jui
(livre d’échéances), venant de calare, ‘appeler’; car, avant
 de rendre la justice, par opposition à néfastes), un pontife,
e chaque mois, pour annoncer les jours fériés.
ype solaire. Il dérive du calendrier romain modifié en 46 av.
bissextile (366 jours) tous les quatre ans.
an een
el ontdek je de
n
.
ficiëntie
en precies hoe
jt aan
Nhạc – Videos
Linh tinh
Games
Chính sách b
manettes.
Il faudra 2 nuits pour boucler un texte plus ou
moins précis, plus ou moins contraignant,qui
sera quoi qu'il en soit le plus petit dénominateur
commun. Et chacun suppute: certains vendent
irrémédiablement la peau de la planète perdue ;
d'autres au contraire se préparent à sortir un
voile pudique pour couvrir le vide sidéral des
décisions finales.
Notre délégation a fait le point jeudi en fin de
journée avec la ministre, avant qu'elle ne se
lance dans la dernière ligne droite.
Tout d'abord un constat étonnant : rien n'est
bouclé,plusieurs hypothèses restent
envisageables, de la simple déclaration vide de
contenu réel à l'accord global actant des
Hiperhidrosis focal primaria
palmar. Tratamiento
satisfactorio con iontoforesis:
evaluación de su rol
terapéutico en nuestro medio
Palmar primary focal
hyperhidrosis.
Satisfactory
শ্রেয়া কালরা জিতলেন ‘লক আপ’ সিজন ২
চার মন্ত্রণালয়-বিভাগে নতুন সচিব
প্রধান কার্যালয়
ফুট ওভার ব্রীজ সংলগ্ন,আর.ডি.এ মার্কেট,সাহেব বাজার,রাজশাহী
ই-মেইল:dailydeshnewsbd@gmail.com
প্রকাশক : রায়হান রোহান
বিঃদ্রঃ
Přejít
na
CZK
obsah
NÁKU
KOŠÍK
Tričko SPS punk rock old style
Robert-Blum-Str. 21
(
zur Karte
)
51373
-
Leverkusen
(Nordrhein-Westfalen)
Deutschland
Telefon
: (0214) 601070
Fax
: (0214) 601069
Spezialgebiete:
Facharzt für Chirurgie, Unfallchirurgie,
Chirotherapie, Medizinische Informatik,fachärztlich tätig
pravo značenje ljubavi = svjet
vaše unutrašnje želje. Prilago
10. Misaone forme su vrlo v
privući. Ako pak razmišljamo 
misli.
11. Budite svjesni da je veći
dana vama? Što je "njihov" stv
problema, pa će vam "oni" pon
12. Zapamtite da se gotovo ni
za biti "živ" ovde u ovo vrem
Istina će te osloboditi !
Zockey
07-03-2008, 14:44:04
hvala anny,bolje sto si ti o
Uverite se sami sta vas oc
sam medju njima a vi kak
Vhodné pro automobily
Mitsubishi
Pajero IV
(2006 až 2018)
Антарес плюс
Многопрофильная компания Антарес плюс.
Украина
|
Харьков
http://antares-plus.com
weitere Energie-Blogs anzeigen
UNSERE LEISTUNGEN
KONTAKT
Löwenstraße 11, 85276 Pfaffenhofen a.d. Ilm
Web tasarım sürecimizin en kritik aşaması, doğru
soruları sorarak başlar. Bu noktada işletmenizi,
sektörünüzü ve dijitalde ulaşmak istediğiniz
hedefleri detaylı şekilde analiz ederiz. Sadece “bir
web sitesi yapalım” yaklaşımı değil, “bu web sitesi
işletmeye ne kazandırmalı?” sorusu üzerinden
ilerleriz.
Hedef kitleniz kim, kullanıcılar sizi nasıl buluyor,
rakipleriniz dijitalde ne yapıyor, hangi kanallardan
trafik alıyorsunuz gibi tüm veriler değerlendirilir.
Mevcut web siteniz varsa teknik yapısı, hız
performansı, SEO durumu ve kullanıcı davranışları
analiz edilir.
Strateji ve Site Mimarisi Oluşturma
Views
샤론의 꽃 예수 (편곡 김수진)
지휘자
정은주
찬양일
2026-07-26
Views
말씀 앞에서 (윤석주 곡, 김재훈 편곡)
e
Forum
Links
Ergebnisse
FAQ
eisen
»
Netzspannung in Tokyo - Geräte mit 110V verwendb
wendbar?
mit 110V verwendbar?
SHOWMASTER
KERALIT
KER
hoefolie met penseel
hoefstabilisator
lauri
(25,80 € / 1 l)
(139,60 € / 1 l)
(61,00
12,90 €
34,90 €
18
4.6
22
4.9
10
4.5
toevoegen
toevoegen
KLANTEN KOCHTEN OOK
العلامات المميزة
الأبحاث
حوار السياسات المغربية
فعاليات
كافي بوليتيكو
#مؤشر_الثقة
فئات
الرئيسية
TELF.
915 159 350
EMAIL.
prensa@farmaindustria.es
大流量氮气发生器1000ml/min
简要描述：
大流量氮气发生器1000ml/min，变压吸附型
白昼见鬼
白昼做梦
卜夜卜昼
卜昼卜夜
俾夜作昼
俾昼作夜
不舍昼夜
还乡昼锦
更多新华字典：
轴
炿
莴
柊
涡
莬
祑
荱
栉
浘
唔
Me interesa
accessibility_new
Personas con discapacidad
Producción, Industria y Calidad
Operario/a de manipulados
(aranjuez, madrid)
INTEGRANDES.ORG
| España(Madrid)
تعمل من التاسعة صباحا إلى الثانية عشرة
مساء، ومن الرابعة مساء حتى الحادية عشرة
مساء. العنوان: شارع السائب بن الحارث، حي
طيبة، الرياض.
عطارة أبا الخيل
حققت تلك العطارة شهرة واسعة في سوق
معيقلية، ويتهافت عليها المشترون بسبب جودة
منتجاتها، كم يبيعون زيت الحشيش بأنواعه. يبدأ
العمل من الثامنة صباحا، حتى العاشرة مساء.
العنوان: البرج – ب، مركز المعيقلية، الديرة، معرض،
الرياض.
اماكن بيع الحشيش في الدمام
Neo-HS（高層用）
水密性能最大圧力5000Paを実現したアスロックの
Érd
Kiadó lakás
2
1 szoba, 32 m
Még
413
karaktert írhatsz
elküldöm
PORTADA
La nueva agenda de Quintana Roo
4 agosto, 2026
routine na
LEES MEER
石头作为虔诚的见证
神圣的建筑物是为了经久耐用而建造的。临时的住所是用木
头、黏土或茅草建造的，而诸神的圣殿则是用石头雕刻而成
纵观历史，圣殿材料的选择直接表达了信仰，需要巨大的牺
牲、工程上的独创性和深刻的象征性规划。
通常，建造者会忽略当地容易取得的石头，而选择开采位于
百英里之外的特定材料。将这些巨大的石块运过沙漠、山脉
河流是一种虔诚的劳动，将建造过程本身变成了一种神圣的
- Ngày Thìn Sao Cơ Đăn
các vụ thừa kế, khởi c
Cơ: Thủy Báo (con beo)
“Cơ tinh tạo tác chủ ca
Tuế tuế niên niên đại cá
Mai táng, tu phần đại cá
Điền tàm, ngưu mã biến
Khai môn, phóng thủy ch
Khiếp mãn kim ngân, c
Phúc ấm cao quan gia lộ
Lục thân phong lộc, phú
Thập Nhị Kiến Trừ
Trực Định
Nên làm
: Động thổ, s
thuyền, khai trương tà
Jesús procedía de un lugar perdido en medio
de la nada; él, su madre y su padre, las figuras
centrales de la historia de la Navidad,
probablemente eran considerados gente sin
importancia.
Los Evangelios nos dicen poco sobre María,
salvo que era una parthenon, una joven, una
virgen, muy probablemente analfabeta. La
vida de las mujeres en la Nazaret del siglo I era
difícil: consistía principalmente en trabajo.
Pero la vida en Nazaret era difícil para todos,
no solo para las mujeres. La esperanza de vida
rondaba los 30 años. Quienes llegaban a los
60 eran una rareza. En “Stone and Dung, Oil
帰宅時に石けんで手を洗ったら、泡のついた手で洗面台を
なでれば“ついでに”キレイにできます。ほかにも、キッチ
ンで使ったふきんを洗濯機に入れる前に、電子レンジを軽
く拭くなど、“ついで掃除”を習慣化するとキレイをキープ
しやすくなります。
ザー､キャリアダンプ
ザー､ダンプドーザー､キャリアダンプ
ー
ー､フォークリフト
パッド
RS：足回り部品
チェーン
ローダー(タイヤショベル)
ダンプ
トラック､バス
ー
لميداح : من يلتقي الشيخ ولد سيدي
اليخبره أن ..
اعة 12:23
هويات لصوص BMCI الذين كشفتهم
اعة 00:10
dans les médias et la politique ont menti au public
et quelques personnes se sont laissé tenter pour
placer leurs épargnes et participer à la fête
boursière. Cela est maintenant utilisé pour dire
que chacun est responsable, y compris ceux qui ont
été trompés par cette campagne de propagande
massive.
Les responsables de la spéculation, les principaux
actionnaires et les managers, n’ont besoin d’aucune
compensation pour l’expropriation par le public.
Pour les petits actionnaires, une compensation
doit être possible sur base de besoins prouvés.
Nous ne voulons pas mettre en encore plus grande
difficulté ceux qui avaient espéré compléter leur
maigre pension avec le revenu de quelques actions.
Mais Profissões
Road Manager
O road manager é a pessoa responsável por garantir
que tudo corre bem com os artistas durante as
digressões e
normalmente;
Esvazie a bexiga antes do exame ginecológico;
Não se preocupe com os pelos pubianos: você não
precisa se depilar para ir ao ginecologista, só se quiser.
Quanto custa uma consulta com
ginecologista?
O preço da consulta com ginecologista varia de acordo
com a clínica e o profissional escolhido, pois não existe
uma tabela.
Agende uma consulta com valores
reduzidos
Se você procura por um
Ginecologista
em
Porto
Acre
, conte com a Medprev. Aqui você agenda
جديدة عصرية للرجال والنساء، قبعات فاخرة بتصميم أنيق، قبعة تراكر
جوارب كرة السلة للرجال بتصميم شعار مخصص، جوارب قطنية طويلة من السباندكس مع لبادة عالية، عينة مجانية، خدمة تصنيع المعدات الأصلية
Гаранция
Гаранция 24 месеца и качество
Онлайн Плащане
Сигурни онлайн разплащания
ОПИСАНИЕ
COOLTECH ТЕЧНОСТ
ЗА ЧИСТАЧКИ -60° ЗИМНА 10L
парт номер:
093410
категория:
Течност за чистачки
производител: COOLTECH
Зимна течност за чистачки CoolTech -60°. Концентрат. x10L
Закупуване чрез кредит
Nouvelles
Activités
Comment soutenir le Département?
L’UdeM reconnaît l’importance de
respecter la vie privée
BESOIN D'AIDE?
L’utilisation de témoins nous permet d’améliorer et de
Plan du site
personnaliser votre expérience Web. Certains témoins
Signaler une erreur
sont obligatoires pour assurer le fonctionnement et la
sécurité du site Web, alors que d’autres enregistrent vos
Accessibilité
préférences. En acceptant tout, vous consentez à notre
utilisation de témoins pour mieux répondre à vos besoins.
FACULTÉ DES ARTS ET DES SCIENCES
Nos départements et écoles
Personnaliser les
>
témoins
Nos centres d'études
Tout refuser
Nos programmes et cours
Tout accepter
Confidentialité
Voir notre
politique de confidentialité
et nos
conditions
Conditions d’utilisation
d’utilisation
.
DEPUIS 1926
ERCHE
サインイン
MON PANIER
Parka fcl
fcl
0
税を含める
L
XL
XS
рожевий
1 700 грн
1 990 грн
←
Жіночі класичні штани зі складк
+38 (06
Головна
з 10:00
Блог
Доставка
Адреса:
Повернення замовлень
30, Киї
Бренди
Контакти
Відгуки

* [Exercise goal]
What you return should be the lines from the start of the data through the line with "ype solaire. Il", quoted exactly and nothing more.

* [Reply to the task]
jui
(livre d’échéances), venant de calare, ‘appeler’; car, avant
 de rendre la justice, par opposition à néfastes), un pontife,
e chaque mois, pour annoncer les jours fériés.
ype solaire. Il dérive du calendrier romain modifié en 46 av.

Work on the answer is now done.